Pour patienter, pour être prêt le moment venu, Article11 te propose un top 10 des musiques à beugler sur les barricades (ou à brailler dans ta chambre quand tu rêvasses aux mêmes). Pas de chapelles ni de prise de position, juste des pistes correspondant à mon humeur du moment et à une stratégie sonico-libertaire imparable1.


1 - « State of shock » / The Ex

« State of shock »

Ça ne va pas forcément plaire à tout le monde, cette consécration sur la première marche du podium d’un groupe d’obscurs bataves qui toujours refusèrent les paillettes et la facilité. Comparée au « Street Fighting Man » des Stones, par exemple, la portée historique de « State of shock » reste limitée. M’en fous, l’élan est là, tellement porteur, qu’une révolution digne de ce nom ne saurait se passer de cette énergie (pour les puristes, la version originale du morceau, en hollandais, se nomme « Koken Asfalt » ; encore plus remue-tripes, elle n’est pas très présente sur Internet ; ici, une version au son tout pourrave). Comme Fugazi, The Ex est un des rares groupes à avoir su concilier intégrité artistique absolue, ouverture d’esprit totale, refus de tout embrigadement et caetera, ceci sur la durée. Comme le disait peu ou prou Tarantino décernant la palme d’or cannoise à Michael Moore : « S’il est politique, mon choix ? Mais bien sûr qu’il est politique, je ne vois pas en quoi c’est critiquable. »

2 - « Kick Out the jams » / MC5

« Kick out the jams »

Il est temps de tout exploser autour de toi, fils de pute. Blam. Ça pose un début de chanson, mine de rien. En manière de rock politique, impossible d’aller plus loin que le Motor City 5 (en référence à Détroit, ville de l’industrie automobile où le groupe se forma - c’est aussi de là que viennent les stratosphériques Stooges et le non moins mirifique Al Bundy). Distorsion à fond les ballons, concerts explosifs, narcotiques en perfusion, le MC5, précurseur du punk (ceci dès la fin des années 1960, « Kick out the jams » date de 1969), ne tarda pas à se faire un nom.

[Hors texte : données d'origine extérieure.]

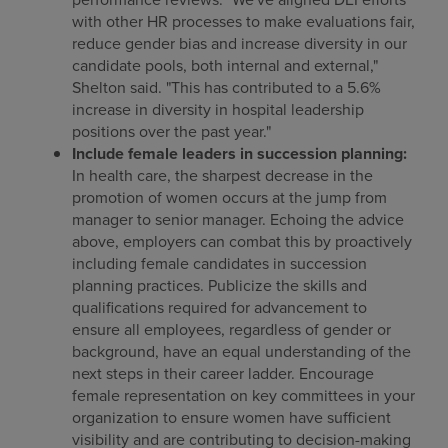
with other HR processes to make evaluations fair,
reduce gender bias and increase diversity in our
candidate pools, both internal and external,"
Shelton said. "This has contributed to a 5.6%
increase in diversity in hospital leadership
positions over the past year."
Include female leaders in succession planning:
In health care, the sharpest decrease in the
promotion of women occurs at the jump from
manager to senior manager. Echoing the advice
above, employers can combat this by proactively
including female candidates in succession
planning practices. Publicize the skills and
qualifications required for advancement to
ensure all employees, regardless of gender or
background, have an equal understanding of the
next steps in their career ladder. Encourage
female representation on key committees in your
organization to ensure women have sufficient
visibility and are contributing to decision-making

Mais c’est quand ils furent rejoints par John Sinclair, individu notoirement cinglé et politiquement ultra radicalisé (à la tête du mouvement des White Panters, pas des enfants de cœur) qu’ils se mirent à véritablement envoyer du steak niveau message révolutionnaire. Devenu leur guide/manager/gourou, Sinclair les entraina dans une radicalisation effrénée, qui connut son apogée lors de la Convention démocrate de 1968, laquelle partit méchamment en quenouille et vit le groupe livrer une prestation démoniaque. Les flics finirent par choper Sinclair pour possession de quelques joints et le condamnèrent à 10 ans de taule (dont il ne fera qu’une partie, grâce notamment à une mobilisation monstre2 des Grands du monde rock ; John Lennon consacra ainsi une chanson à l’affaire). Par la suite, le MC5 ne retrouvera jamais cette énergie sanglante des débuts. Reste que leur chanson phare est sans doute le plus bel appel à l’émeute qui ait jamais été enregistré. Ici, version live dont l’énergie fulminante fait largement oublier le côté brouillon/braillard.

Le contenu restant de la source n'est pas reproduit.